County using helicopters, warrants to find mosquito-infested pools

Vector Control program finds thousands each year
Posted at 6:55 AM, Jun 15, 2018
and last updated 2018-06-15 09:55:29-04

San Diego County Environmental Services is using fairly extreme measures to find and clean mosquito-infested pools.

They're sending search teams up in helicopters, surveying the entire county to see into people's backyards. If they spot a dirty, green pool, they contact the homeowner to get it cleaned up.

"You can spot the unmaintained pools from the air pretty readily because they're an off-green color and don't look right," says Chris Conlan, the Supervising Ecologist at the County Vector Control office.

Those pools can become breeding grounds for mosquitos, which is troublesome this year. The county is finding new species of mosquitos that can bring new diseases to the area.

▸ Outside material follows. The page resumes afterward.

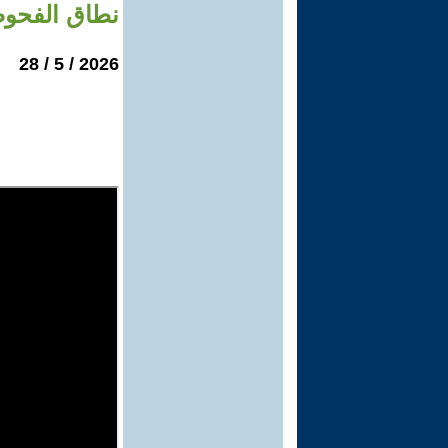
نطاق الفحوصا
2026 / 5 / 28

Conlan says they've seen mosquitos known for transmitting West Nile, Zika and Dengue Virus.

The helicopter is a tactic they've used for years. The presence of dirty, unmaintained pools peaked around 2008 when the housing crash led to an increase in abandoned homes. Now, Conlan says they typically find 1500-2000 pools per year.

"The home's maybe been foreclosed upon. Or there's been an unfortunate illness in the family, and they can't devote attention the pool. It's a rental and the renters aren't taking care of it; the list goes on and on," says Conlan.

Most of the time, Conlan says his office can contact the owners and work with them to get the pool cleaned up. Vector Control covers the cost through the benefit assessment that everyone in the county pays into.

But there are cases where they have to file warrants to get into the property. Conlan says those are rare.

Clean-up can include chemical treatments to help get the pool back in working order. Or, if owners don't want to do a full clean up, Vector Control can put mosquito fish into the pool. Those fish eat mosquito larvae before they have a chance to hatch.

Even with the helicopter searches, Conlan says the county needs help finding all the places mosquitos can breed.

"There's a lot we can do to try to kill the mosquitos, but we need everyone's help because we can't get in every backyard and dump all the standing water that's out there," he says.